Our study has several limitations. The study cohort was small, consisting of 64 patients with impaired kidney function and 60 controls, and it was heterogeneous in terms of kidney disease types and their underlying causes. Additionally, the control group was significantly younger. Another limitation was that the inclusion criterion relied on only a single serum creatinine measurement. It is important to note that we consider this study a pilot investigation, and we plan to expand our research to include a larger patient population. Future studies will also incorporate more comprehensive clinical data, such as a history of kidney diseases, comorbidities, and pharmacological treatments.
Conclusions
Based on our findings, we conclude that RDX can be a valuable tool for identifying patients with structural markers of CKD on non-enhanced CT. RDX-based models outperformed KV-based models in the assessment of structural advancement of CKD. RDX shows promise in identifying patients at higher risk of CKD through imaging, potentially enabling earlier implementation of nephroprotective strategies to mitigate the progression of kidney disease.
Statement of Ethics
This retrospective study was conducted in accordance with the Declaration of Helsinki and was reviewed and approved by the Bioethics Committee of the Medical University of Lodz (Approval No. RNN/174/24/KE; date of approval: 9th July 2024). Informed written consent was obtained from all patients prior to the study.

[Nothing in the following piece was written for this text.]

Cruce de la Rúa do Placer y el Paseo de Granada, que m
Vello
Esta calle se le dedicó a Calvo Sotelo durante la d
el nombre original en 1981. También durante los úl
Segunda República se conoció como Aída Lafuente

Conflict of Interest Statement
The authors declare no conflicts of interest.
Funding Sources
The research was funded by the statutory fund of the department under Grant No. 503/1-136-01/503-11-001.
Author Contributions
P.B. and L.S. conceptualized this study. P.B., A.D., and K.F. contributed to data collection. P.B. performed formal data analysis and drafted the manuscript. A.D. helped draft the manuscript. P.B., I.K. and L.S. revised the manuscript. All authors have read and approved the final manuscript.
Data Availability Statement
The data that support the findings of this study are not publicly available due to their containing information that could compromise the privacy of research participants but are available from the corresponding author [P.B.] upon reasonable request.